Il modello non ha nessuna visione. Non sa cos'è una lente da 35 o da 85, non sa perché una camera si muove in quel momento e non prima, non sa leggere una luce. Quella roba la devi portare tu e se non ce l'hai lo si vede subito nel risultato. è proprio per questo che chi ha 20 anni di mestiere alle spalle parte enormemente avvantaggiato, la differenza tra un output amatoriale e uno professionale non la fa il software ma la fa chi lo guida.
Quindi non è vero che chiunque ottiene quello che vuole senza impegno. Chi non studia ottiene esattamente la roba che hai visto tu e da lì la tua conclusione che "non è affidabile"
Si perché sintetizzando è esattamente questo che fa chi genera immagini utilizzando una AI per generare contenuti. Poi possiamo aggiungere terminologie quanto più tecniche vogliamo per giustificare e rafforzare la visione di questa tecnologia ma la sostanza rimane quella.
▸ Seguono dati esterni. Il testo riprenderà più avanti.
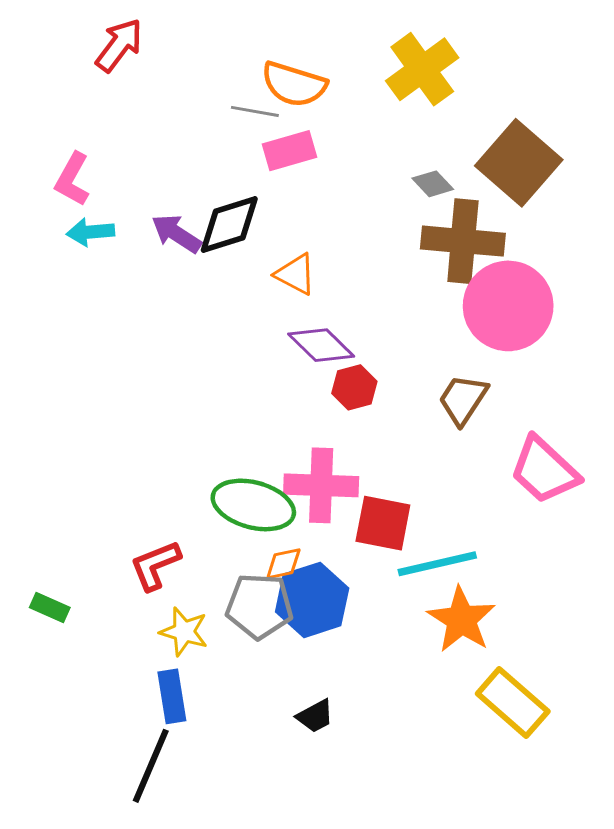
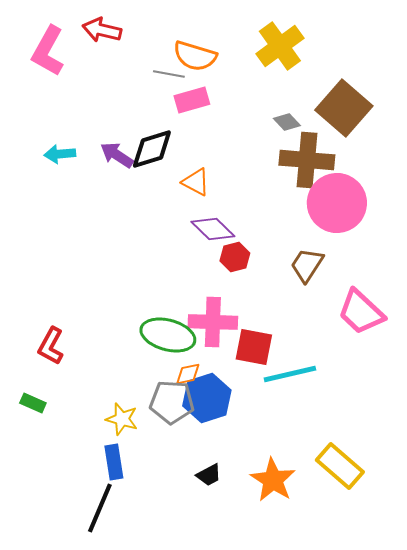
red arrow: (119, 45) -> (102, 30), moved, turned -114
pink L-shape: (72, 179) -> (48, 51), moved, size x1.4
red L-shape: (155, 565) -> (51, 346), moved, turned -39
orange star: (461, 620) -> (273, 480), moved

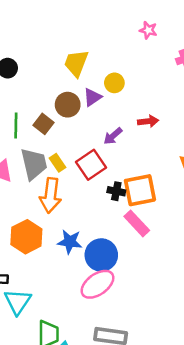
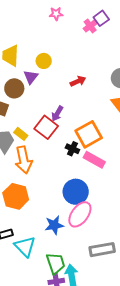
purple arrow: (113, 136) -> (57, 114), moved
black cross: (116, 191) -> (72, 149), moved, turned 32
blue star: (70, 242) -> (54, 225), moved

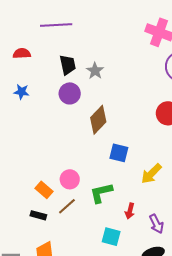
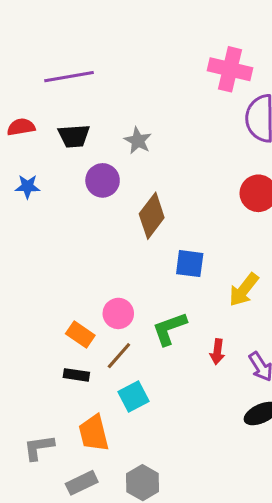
black trapezoid: (68, 65) -> (74, 136), moved, turned 105
cyan square: (111, 237) -> (134, 397), moved, turned -36

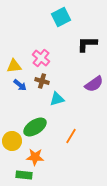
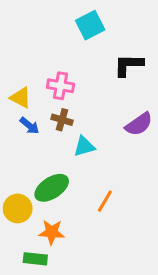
pink cross: (41, 58) -> (61, 86), turned -30
yellow triangle: (14, 66) -> (21, 98), turned 35

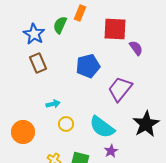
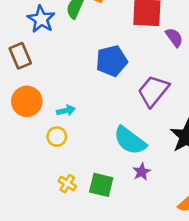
brown rectangle: (38, 63) -> (20, 56), moved
yellow circle: (66, 124) -> (57, 137), moved
orange circle: (23, 132) -> (27, 101), moved

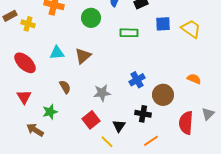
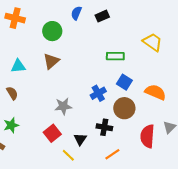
blue square: (163, 24) -> (124, 82), moved, turned 35
green rectangle: (129, 33) -> (115, 56), moved
brown triangle: (83, 56) -> (51, 61), moved
orange semicircle: (194, 79) -> (155, 92), size x1.5
brown semicircle: (65, 87) -> (12, 93), moved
"...concatenare strumenti, gestire passaggi...correggere quello che esce e reintegrarlo..." dalle mie parti si chiama TRIAL & ERROR. Chi lavora in campo artistico e non sa esattamente ciò che deve fare, come arrivarci ed eventualmente rifinire il risultato senza comunque alterare la base di partenza. Chi lavora con una generative AI va alla cieca, a tentoni, si crea una basa sulla quale poi costruisce il resto senza comunque mai avere il totale controllo su di essa.
Gli output vengono condivisi online, a pacchi, ci sono forum e post su reddit in cui oramai la gente sguazza senza sapere neanche cosa sta effettivamente facendo.
L'impegno di chi si muove attraverso la generative AI altro non è che un escamotage per usufruire di abilità che non ha, competenze per le quali non ha studiato e che ora, sulla scia di questa esplosione di interesse generale per raggiungere obiettivi altrimenti irraggiungibili.
Si potrebbe parlare per giorni interi ma alla fine ognuno ha la sua visione della situazione attuale che è tutto fuorché benefica.
In questo, specifico, campo.
Le arti audiovisive.
Le opere d'intelletto.
Il discorso è partito da qui e qui resta, se poi bisogna andare a impugnare l'uso degli LLM in ambito medico, informatico, matematico (e la lista è lunga) per provare il proprio punto può pure farlo ma non è il discorso con cui è partita la discussione, è una tangente che non serve aprire.
Per cui se volete continuare ad argomentare le rispettive posizioni (posizioni che non sono allo stesso piano perchè un'eletticista non si mette a parlare allo stesso livello con uno che fa il pittore) fatelo ma restate nelle linee del discorso.
Sono 3 anni che uso modelli di diffusione totalmente gratuiti, che funzionano al 100% sul mio PC, e che sono fatti principalmente da hobbisti.
Discutere con chi insulta e chiaramente non sa nulla di cosa stia parlando è solo una perdita di tempo, quindi questo è il mio ultimo messaggio in questa discussione.
Asano già utilizza diverse tecnologie 3D per dire, ha imparato ad usarle e ci passa ore a lavorarci sopra.
Se pensi che la IA sia mettere cose a caso e e pregare non sei molto lontano da chi vedeva il fuoco come una divinità.